— Problem statement —
Show me each line of the listing below where the word "hướng" appears.

— Records provided —
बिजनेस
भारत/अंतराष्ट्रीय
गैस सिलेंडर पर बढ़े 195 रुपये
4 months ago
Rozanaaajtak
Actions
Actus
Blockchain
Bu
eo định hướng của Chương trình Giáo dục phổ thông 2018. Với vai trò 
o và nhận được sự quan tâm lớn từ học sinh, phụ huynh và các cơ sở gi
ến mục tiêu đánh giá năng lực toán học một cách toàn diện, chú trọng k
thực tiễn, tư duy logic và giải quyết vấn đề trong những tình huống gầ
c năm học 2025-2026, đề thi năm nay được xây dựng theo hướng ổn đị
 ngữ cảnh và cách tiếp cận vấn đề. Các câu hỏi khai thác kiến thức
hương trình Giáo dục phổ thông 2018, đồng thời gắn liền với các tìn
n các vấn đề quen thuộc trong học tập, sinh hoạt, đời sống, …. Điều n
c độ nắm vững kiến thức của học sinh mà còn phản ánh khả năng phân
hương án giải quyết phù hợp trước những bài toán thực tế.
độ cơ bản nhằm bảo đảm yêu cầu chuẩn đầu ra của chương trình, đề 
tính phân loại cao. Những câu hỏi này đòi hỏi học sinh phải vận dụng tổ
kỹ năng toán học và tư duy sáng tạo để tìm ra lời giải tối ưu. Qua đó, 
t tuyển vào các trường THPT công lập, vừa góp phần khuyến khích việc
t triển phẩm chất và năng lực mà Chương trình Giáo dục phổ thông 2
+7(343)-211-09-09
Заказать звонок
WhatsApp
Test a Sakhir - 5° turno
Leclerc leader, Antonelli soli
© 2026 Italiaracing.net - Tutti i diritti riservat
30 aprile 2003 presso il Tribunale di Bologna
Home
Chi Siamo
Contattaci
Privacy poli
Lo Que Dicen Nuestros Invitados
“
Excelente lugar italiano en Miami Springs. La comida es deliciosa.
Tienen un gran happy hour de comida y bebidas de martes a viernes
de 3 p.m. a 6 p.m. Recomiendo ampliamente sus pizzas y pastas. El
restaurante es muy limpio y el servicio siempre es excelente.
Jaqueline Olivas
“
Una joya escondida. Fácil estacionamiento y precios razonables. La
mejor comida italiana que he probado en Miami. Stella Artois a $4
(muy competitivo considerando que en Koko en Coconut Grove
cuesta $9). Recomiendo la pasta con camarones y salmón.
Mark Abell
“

...

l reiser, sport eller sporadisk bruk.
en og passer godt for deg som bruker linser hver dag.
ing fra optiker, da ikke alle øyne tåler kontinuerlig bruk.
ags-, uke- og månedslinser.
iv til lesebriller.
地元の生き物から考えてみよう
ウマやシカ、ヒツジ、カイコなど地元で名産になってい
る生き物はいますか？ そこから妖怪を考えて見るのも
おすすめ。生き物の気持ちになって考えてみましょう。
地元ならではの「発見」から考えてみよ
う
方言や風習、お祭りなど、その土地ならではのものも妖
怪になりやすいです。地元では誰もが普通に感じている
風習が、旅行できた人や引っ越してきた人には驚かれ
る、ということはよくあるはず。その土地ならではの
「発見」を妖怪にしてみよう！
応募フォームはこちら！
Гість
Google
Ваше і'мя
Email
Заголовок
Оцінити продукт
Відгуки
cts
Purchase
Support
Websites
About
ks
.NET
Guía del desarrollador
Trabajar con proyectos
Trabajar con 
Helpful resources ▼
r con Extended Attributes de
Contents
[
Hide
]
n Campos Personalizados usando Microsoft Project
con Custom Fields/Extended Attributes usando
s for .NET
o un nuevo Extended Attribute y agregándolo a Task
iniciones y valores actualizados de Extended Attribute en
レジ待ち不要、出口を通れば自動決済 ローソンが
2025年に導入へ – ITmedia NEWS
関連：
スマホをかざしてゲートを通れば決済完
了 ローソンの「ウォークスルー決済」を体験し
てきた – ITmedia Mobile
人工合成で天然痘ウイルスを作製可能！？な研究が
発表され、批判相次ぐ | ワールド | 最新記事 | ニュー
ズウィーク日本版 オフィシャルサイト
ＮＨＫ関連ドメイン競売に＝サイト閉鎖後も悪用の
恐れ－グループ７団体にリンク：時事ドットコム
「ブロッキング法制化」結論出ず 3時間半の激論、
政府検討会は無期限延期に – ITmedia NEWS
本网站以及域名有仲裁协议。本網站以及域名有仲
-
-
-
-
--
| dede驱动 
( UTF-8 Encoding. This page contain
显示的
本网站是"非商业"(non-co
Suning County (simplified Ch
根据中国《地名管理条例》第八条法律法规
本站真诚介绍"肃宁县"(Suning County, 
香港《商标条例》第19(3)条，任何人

— Answer area —
eo định hướng của Chương trình Giáo dục phổ thông 2018. Với vai trò 
c năm học 2025-2026, đề thi năm nay được xây dựng theo hướng ổn đị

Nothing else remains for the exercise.